Which lines of the material contain the word "Planning"? Show each one.

##### Record set

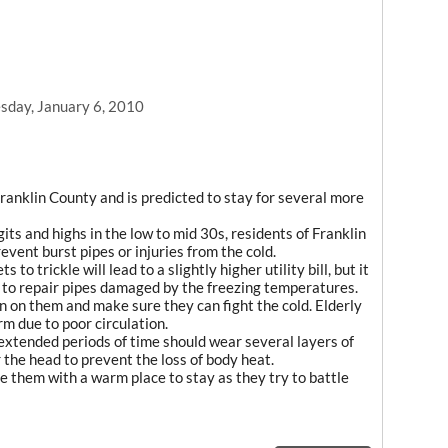
day, January 6, 2010
anklin County and is predicted to stay for several more
its and highs in the low to mid 30s, residents of Franklin
vent burst pipes or injuries from the cold.
to trickle will lead to a slightly higher utility bill, but it
 to repair pipes damaged by the freezing temperatures.
 in on them and make sure they can fight the cold. Elderly
m due to poor circulation.
extended periods of time should wear several layers of
 the head to prevent the loss of body heat.
ide them with a warm place to stay as they try to battle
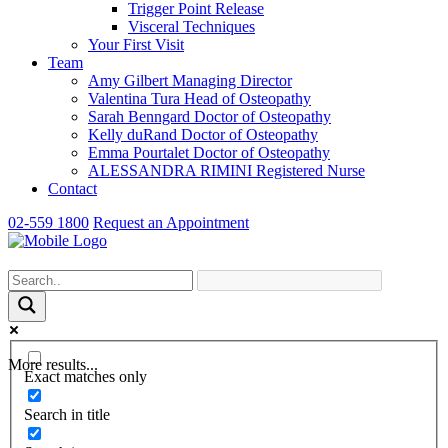
Trigger Point Release
Visceral Techniques
Your First Visit
Team
Amy Gilbert
Managing Director
Valentina Tura
Head of Osteopathy
Sarah Benngard
Doctor of Osteopathy
Kelly duRand
Doctor of Osteopathy
Emma Pourtalet
Doctor of Osteopathy
ALESSANDRA RIMINI
Registered Nurse
Contact
02-559 1800
Request an Appointment
More results...
Exact matches only
Search in title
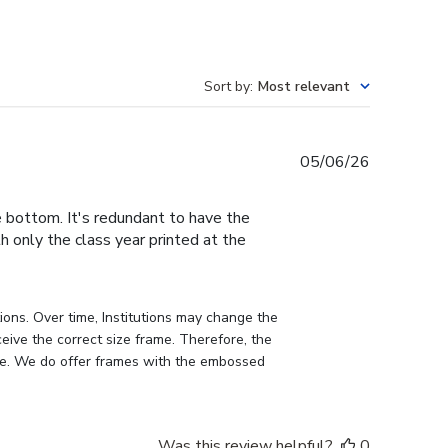
Sort by
:
Most relevant
Published
05/06/26
date
e bottom. It's redundant to have the
h only the class year printed at the
ons. Over time, Institutions may change the 
eive the correct size frame. Therefore, the 
me. We do offer frames with the embossed 
Was this review helpful?
0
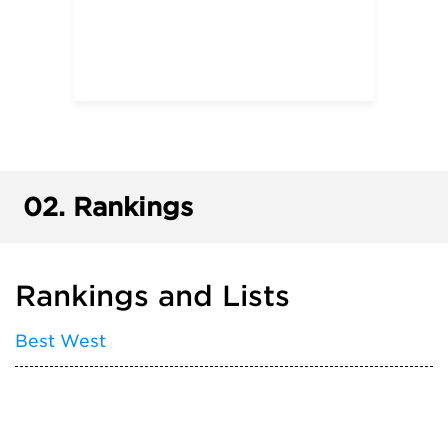
02.
Rankings
Rankings and Lists
Best West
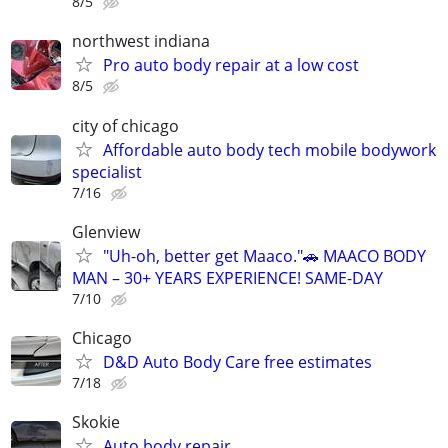
8/5
northwest indiana
Pro auto body repair at a low cost
8/5
city of chicago
Affordable auto body tech mobile bodywork
specialist
7/16
Glenview
"Uh-oh, better get Maaco."🚗 MAACO BODY
MAN – 30+ YEARS EXPERIENCE! SAME-DAY
7/10
Chicago
D&D Auto Body Care free estimates
7/18
Skokie
Auto body repair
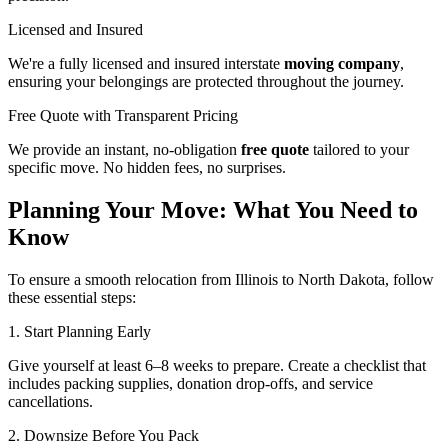
Licensed and Insured
We're a fully licensed and insured interstate
moving company
,
ensuring your belongings are protected throughout the journey.
Free Quote with Transparent Pricing
We provide an instant, no-obligation
free quote
tailored to your
specific move. No hidden fees, no surprises.
Planning Your Move: What You Need to
Know
To ensure a smooth relocation from Illinois to North Dakota, follow
these essential steps:
1. Start Planning Early
Give yourself at least 6–8 weeks to prepare. Create a checklist that
includes packing supplies, donation drop-offs, and service
cancellations.
2. Downsize Before You Pack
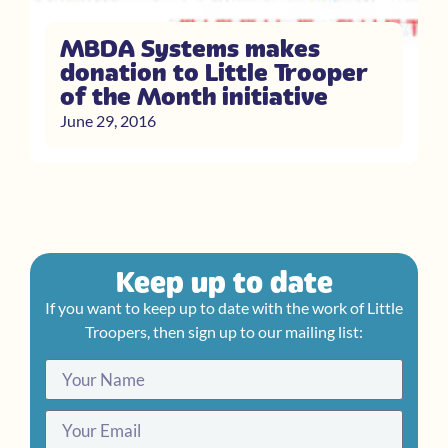
MBDA Systems makes
donation to Little Trooper
of the Month initiative
June 29, 2016
Keep up to date
If you want to keep up to date with the work of Little
Troopers, then sign up to our mailing list:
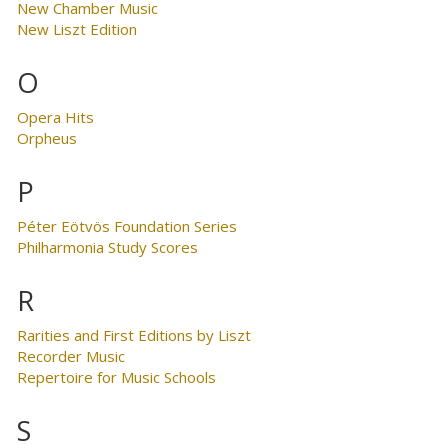
New Chamber Music
New Liszt Edition
O
Opera Hits
Orpheus
P
Péter Eötvös Foundation Series
Philharmonia Study Scores
R
Rarities and First Editions by Liszt
Recorder Music
Repertoire for Music Schools
S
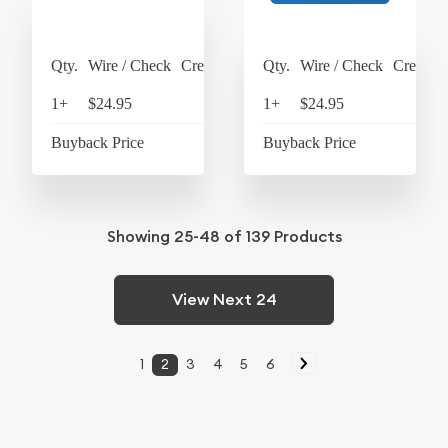
Qty.
Wire / Check
Credit Card
Qty.
Wire / Check
Credit C
1+
$24.95
$25.95
1+
$24.95
$25
Buyback Price
$4.34
Buyback Price
$4
Showing
25-48
of
139
Products
View Next 24
1
2
3
4
5
6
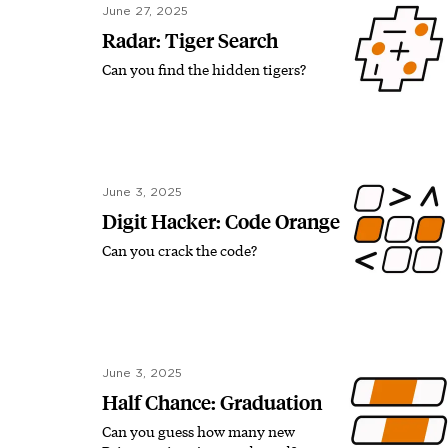
June 27, 2025
Radar: Tiger Search
Can you find the hidden tigers?
June 3, 2025
Digit Hacker: Code Orange
Can you crack the code?
June 3, 2025
Half Chance: Graduation
Can you guess how many new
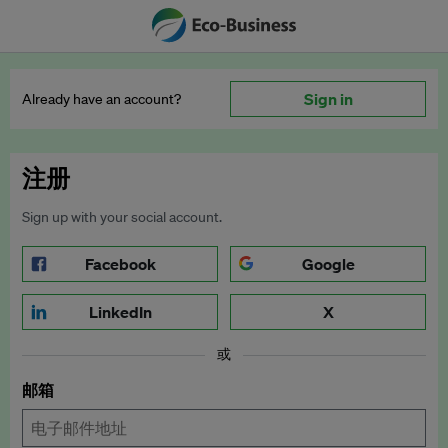
Sign in
Already have an account?
注册
Sign up with your social account.
Facebook
Google
LinkedIn
X
或
邮箱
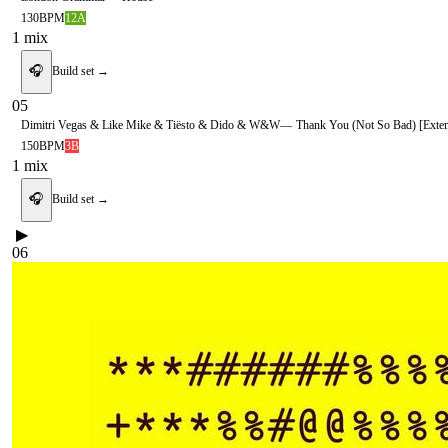
130
BPM
12A
1
mix
🎧
Build set →
05
Dimitri Vegas & Like Mike & Tiësto & Dido & W&W
—
Thank You (Not So Bad) [Exte
150
BPM
3B
1
mix
🎧
Build set →
▶
06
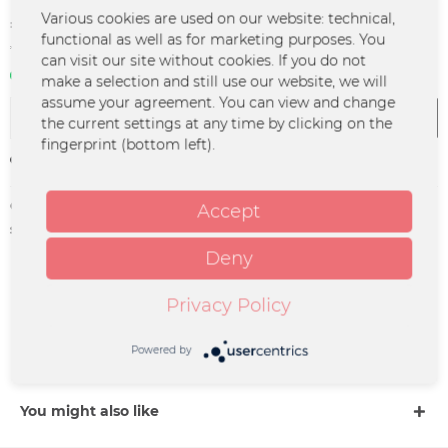
€15.00 *
Various cookies are used on our website: technical,
functional as well as for marketing purposes. You
*incl. VAT
plus shipping costs
can visit our site without cookies. If you do not
In stock | 3 - 4 business days
make a selection and still use our website, we will
assume your agreement. You can view and change
Add to
cart
the current settings at any time by clicking on the
fingerprint (bottom left).
Remember
Order number:
HEKA-0042
Accept
supplier info:
Heisskalt Netzladen Bloech,
Bornmann GbR | Immenhofer Straße
Deny
12b | 70180 Stuttgart |
kontakt@heisskaltmusik.de
Privacy Policy
Description
Powered by
Hochwertiger Fotoprint von Matze.
more
You might also like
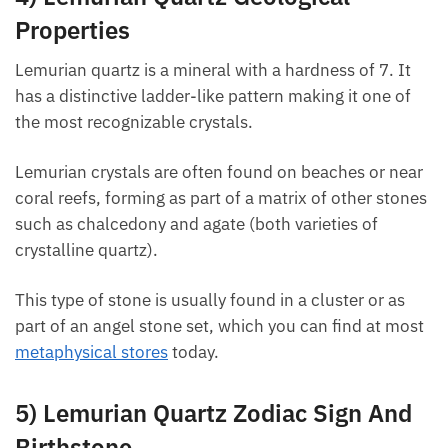
4) Lemurian Quartz Geological
Properties
Lemurian quartz is a mineral with a hardness of 7. It
has a distinctive ladder-like pattern making it one of
the most recognizable crystals.
Want A Deeper Insight Into Crystal?
Lemurian crystals are often found on beaches or
near coral reefs, forming as part of a matrix of other
stones such as chalcedony and agate (both varieties
of crystalline quartz).
This type of stone is usually found in a cluster or as
part of an angel stone set, which you can find at
most
metaphysical stores
today.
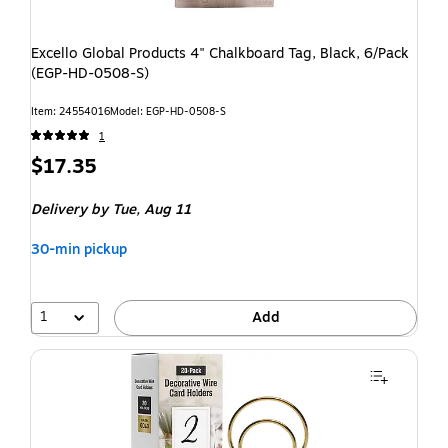
Excello Global Products 4" Chalkboard Tag, Black, 6/Pack
(EGP-HD-0508-S)
Item: 24554016
Model: EGP-HD-0508-S
1
$17.35
Delivery
by Tue, Aug 11
30-min pickup
1
Add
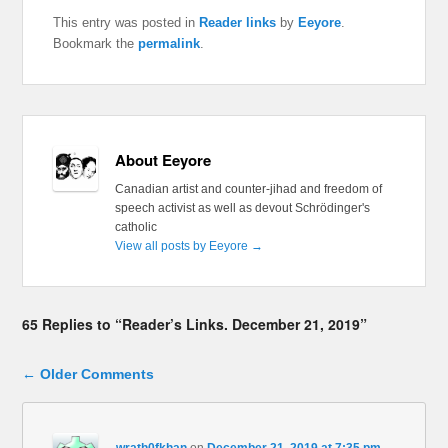
This entry was posted in
Reader links
by
Eeyore
.
Bookmark the
permalink
.
About Eeyore
Canadian artist and counter-jihad and freedom of
speech activist as well as devout Schrödinger's
catholic
View all posts by Eeyore
→
65 Replies to “Reader’s Links. December 21, 2019”
Comment navigation
← Older Comments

##########

> Exercise output:
Planning Your Move: What You Need to
1. Start Planning Early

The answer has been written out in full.